START Given data
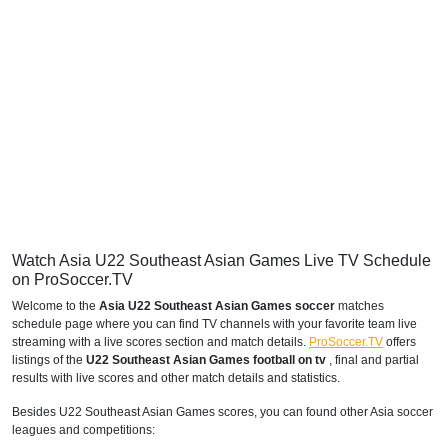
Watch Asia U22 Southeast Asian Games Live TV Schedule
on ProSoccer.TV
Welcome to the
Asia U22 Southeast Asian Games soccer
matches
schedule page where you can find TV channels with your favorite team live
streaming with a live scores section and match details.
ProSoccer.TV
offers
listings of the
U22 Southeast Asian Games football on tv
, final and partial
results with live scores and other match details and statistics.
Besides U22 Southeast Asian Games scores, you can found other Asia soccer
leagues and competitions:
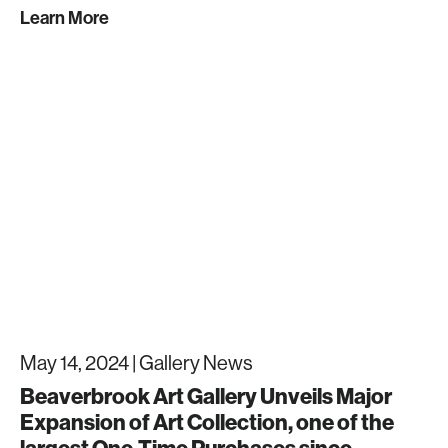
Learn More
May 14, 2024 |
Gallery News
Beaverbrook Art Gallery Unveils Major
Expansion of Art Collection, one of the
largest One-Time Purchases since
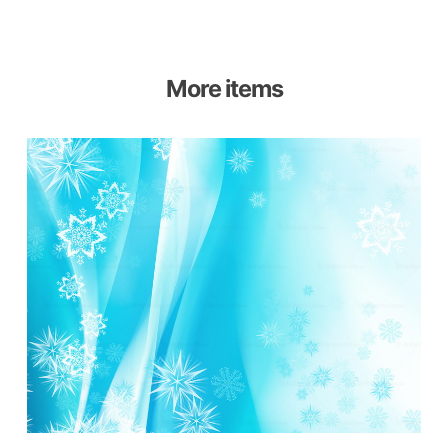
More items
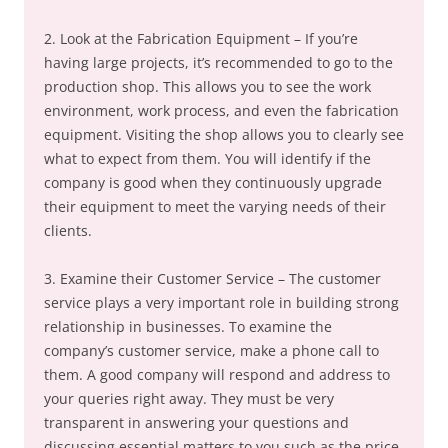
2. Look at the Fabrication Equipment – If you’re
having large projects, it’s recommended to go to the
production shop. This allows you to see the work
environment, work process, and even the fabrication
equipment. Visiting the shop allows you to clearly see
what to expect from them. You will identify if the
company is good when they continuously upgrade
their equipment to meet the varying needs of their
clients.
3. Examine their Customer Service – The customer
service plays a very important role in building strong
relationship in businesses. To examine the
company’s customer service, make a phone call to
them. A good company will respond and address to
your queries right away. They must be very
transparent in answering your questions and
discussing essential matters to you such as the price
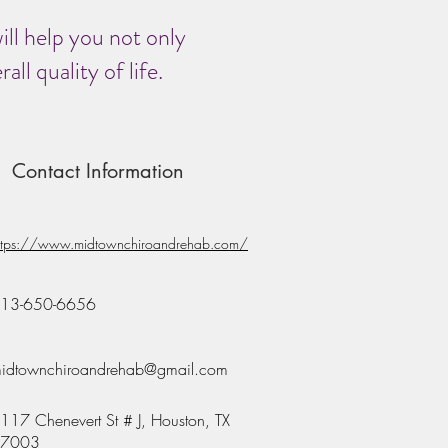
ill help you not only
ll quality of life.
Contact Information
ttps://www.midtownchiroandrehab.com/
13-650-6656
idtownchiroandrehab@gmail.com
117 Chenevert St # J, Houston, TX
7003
END Given data
→ Exercise aim
From the line with "environment, work process, and" down to the end of the entries, retype each line exactly as written, but drop the pictures.

→ Solution
environment, work process, and even the fabrication
equipment. Visiting the shop allows you to clearly see
what to expect from them. You will identify if the
company is good when they continuously upgrade
their equipment to meet the varying needs of their
clients.
3. Examine their Customer Service – The customer
service plays a very important role in building strong
relationship in businesses. To examine the
company’s customer service, make a phone call to
them. A good company will respond and address to
your queries right away. They must be very
transparent in answering your questions and
discussing essential matters to you such as the price
ill help you not only
ll quality of life.
Contact Information
ttps://www.midtownchiroandrehab.com/
13-650-6656
idtownchiroandrehab@gmail.com
117 Chenevert St # J, Houston, TX
7003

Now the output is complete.